Directly Denoising Diffusion Models

Authors: Dan Zhang, Jingjing Wang, Feng Luo

ICML 2024 | Conference PDF | Archive PDF | Plain Text | LLM Run Details

Reproducibility Variable Result LLM Response
Research Type Experimental In our experiments, we demonstrate the effectiveness of DDDMs across various image datasets including CIFAR-10 (Krizhevsky et al., 2009), and Image Net 64x64 (Deng et al., 2009), and observe comparable results to current state-of-the-art methods. Our model achieves FID scores of 2.57 and 2.33 on CIFAR-10 in one-step and two-step sampling respectively. By extending the sampling to 1000 steps, we further reduce FID score to 1.79.
Researcher Affiliation Academia 1School of Computing, Clemson University, USA.
Pseudocode Yes Algorithm 1 Training Algorithm 2 Sampling
Open Source Code Yes Our code is available at https://github.com/ The Luo Feng Lab/DDDM.
Open Datasets Yes To evaluate our method for image generation, we train several DDDMs on CIFAR-10 (Krizhevsky et al., 2009) and Image Net 64x64 (Deng et al., 2009) and benchmark their performance with competing methods in the literature.

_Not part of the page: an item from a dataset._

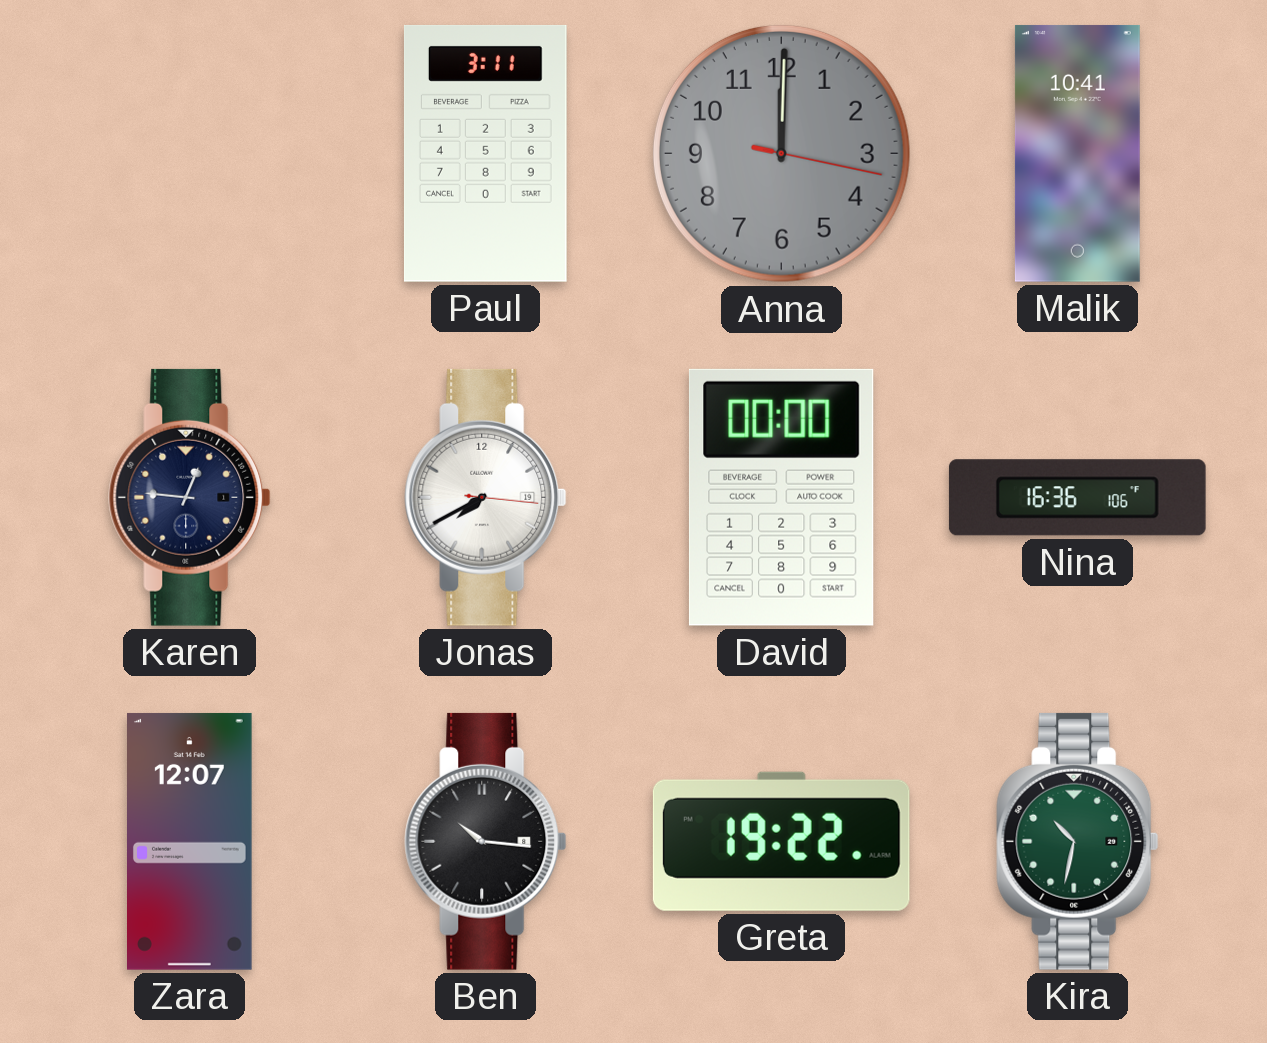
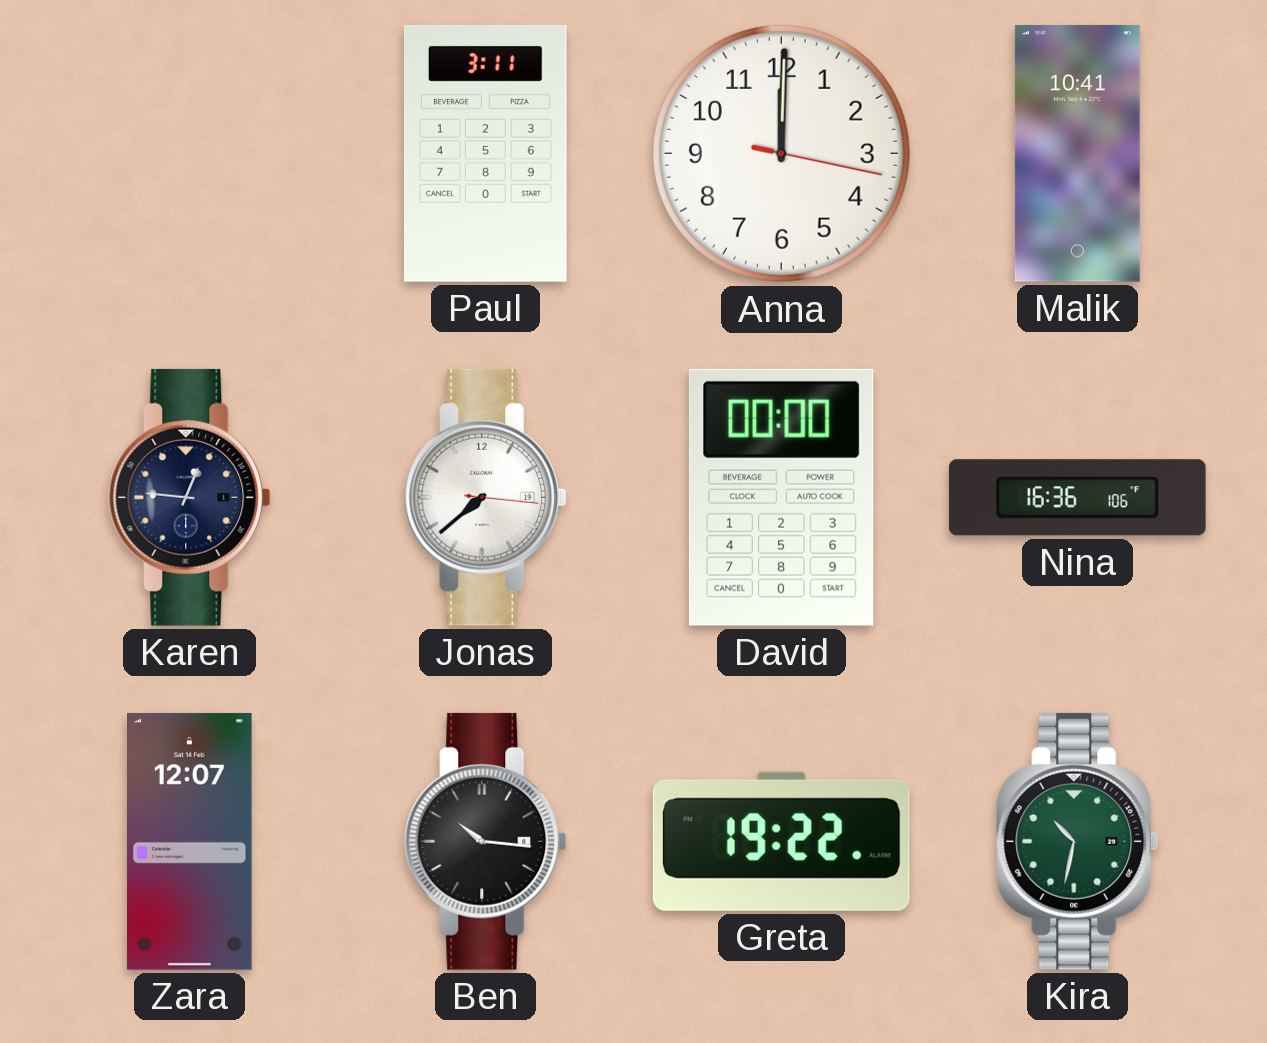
Anna dial: grey -> white
Jonas: 7:40 -> 7:38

Dataset Splits No The paper states that FID is computed between 50K generated samples and the whole training set, but does not specify the explicit train/validation/test dataset splits used for their model training and evaluation.
Hardware Specification Yes All models are trained on 8 Nvidia A100 GPUs.

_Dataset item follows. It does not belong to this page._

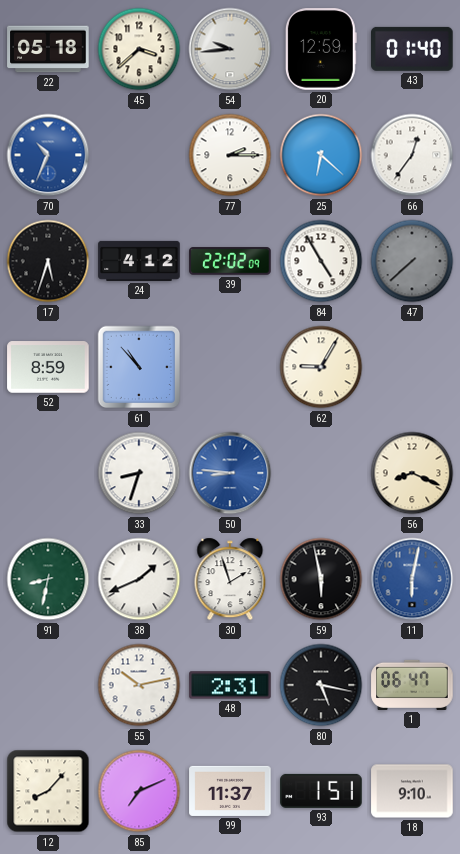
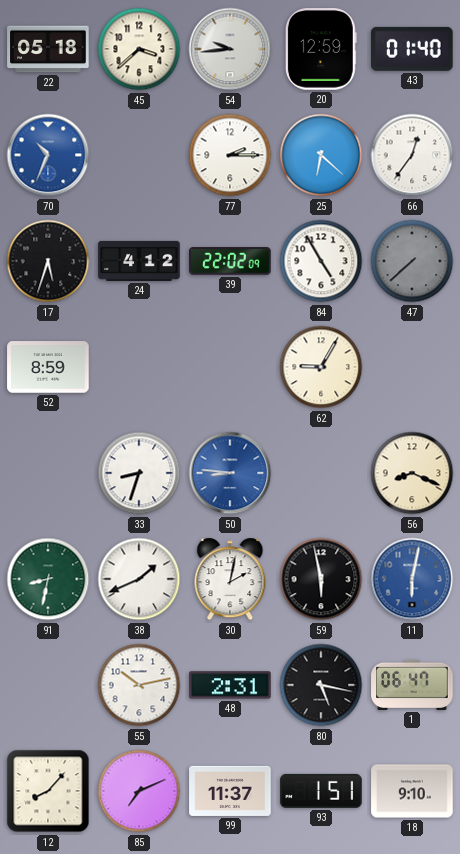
61: 10:53 -> none
30: 1:57 -> 2:02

Software Dependencies No The paper mentions using 'Adam' for experiments but does not provide specific version numbers for any software dependencies or libraries.
Experiment Setup Yes For CIFAR-10, we set T = 1000 for baseline model and train the model for 1000 epochs with a constant learning rate of 0.0002 and batch size of 1024. ... For Image Net 64x64, ... we train the model for 520 epochs with a constant learning rate of 0.0001 and batch size of 1024. We use an exponential moving average (EMA) of the weights during training with a decay factor of 0.9999 for all the experiments.